Lazarus LCL is a Delphi like VCL over existing widget sets.

It can be GTK1, GTK2, QT, Win32/64, WinCE and Carbon. There are others (like a COCOA bridge) but those are mostly only in their initial stages.

Qt Toolkit, found at: http://qt.nokia.com/products, for C++ cross-platform GUI development is also excellent for desktop and mobile application building.

Aaron Digulla

XPower++ from ++Technologies - Cross Platform IDE for Windows, Linux, Mac, Android, iOS etc.

endian

This answer isn't directly related to your question, but is similar. For my projects, the closest thing that I've used is NEsper, which is an open-source complex event processing framework (CEP). Over the last two evenings I've built a backtester for a trading system that I'm putting together, and it's been NEsper that has made it so quick - I imagine that I did it within your 8 hour target.

TurboGears is a framework to quickly build a web application using Python. Main features: You define the model, TG creates everything else which can then adjust to your needs. Changes in the model need a restart of the development server, everything else happens at the next reload in the web browser (TG will let you knew when you need to restart).
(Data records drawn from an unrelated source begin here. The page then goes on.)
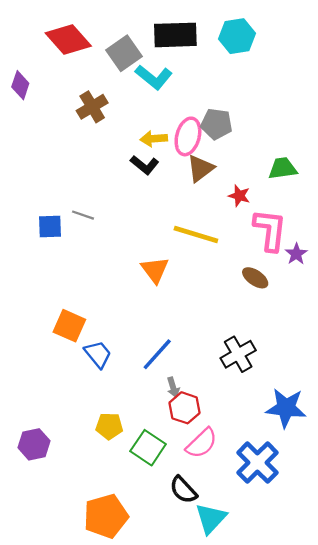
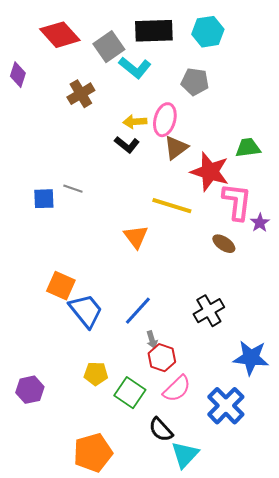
gray pentagon: (216, 124) -> (195, 82), moved
red star: (239, 196) -> (210, 172), size x2.0
blue trapezoid: (98, 354) -> (86, 311), size x1.4

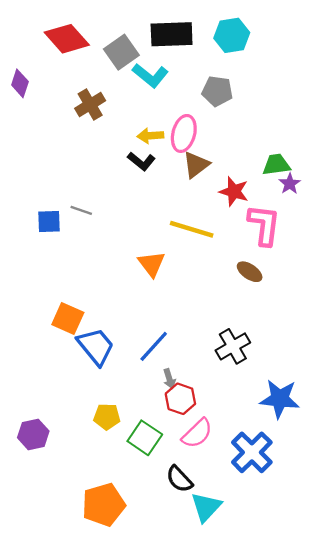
red star: (210, 172) -> (234, 191), size x0.7
purple star: (260, 223) -> (290, 184), moved

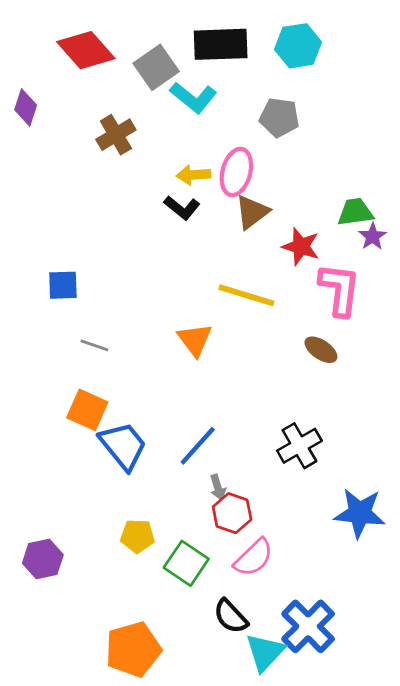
gray line: (81, 210) -> (94, 345), moved
blue cross: (252, 452) -> (308, 626), moved

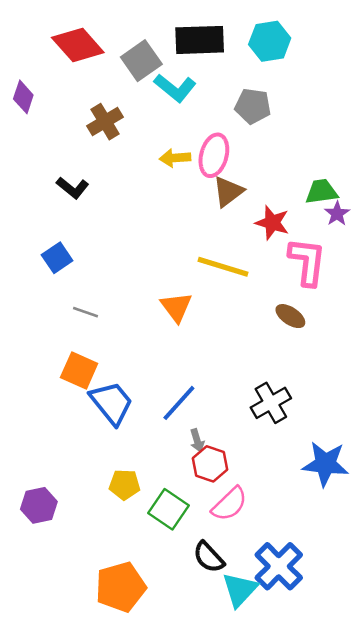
black L-shape: (182, 208) -> (73, 188), moved
blue square: (63, 285) -> (57, 258), turned -32

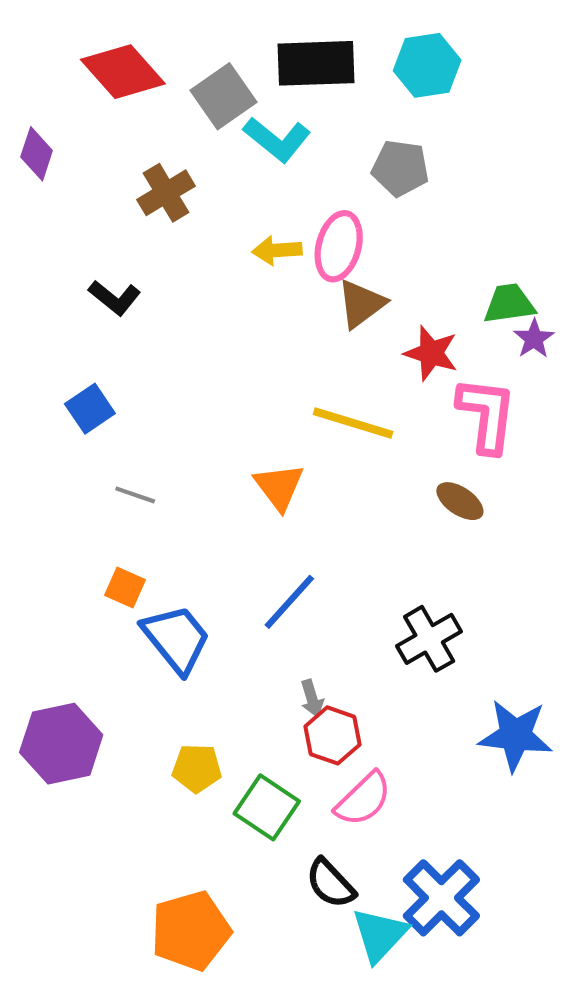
orange square: (79, 371) -> (125, 587), size x0.7
blue line: (179, 403) -> (289, 602), moved
purple hexagon: (39, 505) -> (61, 744), moved, size x1.4

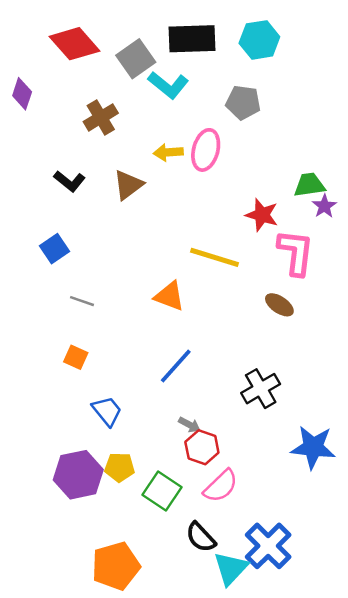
brown triangle: (361, 304) -> (128, 185), moved
orange triangle: (279, 487) -> (169, 296), turned -32
blue trapezoid: (176, 639) -> (107, 411), moved, size x0.7
gray arrow: (312, 698) -> (189, 425), turned -45
purple hexagon: (61, 744) -> (78, 475), moved

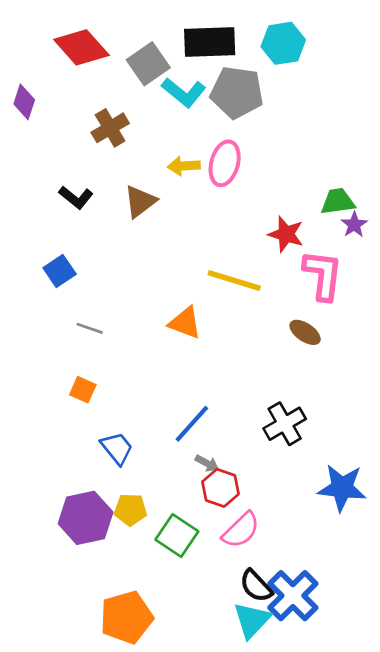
gray pentagon: (243, 102) -> (237, 92), moved, size x1.4
blue line: (176, 366) -> (192, 424), moved
black semicircle: (201, 537) -> (256, 586), moved

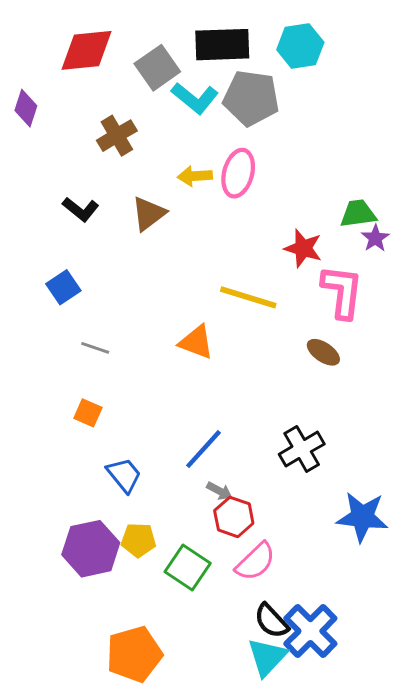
red diamond: (81, 47) -> (86, 50), turned -54

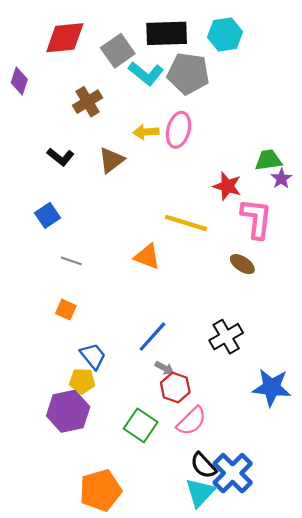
yellow pentagon: (138, 540) -> (82, 381), moved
A big step forward, especially the 2.0 release (which should come out "real soon, now" - no offense, guys, I know you're hard working on this for several years ... but no TG 2.0 for me for several years, either :( ) Web only, though. So we'd have to implement all the drag'n'drop ourselves, find a way to paint a navigable graph. Frustratingly close.

Enthought Traits is a great framework to build a default UI from a model. Easy to use, powerful, the default case is the one you want most of the time and it does what you expect

But there is no database persistence. In fact, no persistence at all. You have to write the code to save/load your model yourself. Doing that for XML is pretty simple (there is an abstract API which works for any object in your model), so you just need to write one class with, say, 50 lines of code, no matter how complex your model is.

The UI controls are not easy to extend, so if you need something which doesn't come with it, good luck.

The model mentioned above can be implemented in under one hour, another hour to read/write it from/to XML. The graph navigation for the relation will take a couple of days using the canvas widget from Qt.

I think nbandroid is worth to be mentioned. Its a RAD tool for developing Google Android Software using NetBeans IDE.

Visual DataFlex is a great RAD tool that we use. It's specifically target at creating database driven business applications. It's unfortunately not free, but it is a great environment/language and Data Access gives good support.

DragonRAD was just announced for Blackberry App development. In closed beta right now.

Aaron Digulla

Panther (and it's OSS version POSSL) seems to be a framework to build web apps. I couldn't get it to install since it only comes with a Unix shell script as installer. Has anyone else experience with this? Please edit this entry then.

Boa Constructor is a cross platform Python IDE and wxPython GUI Builder.

It's listed as a cross platform RAD on Wikipedia but my guess is that it's more an IDE (instead of something where you can build the app outlined above in a few hours).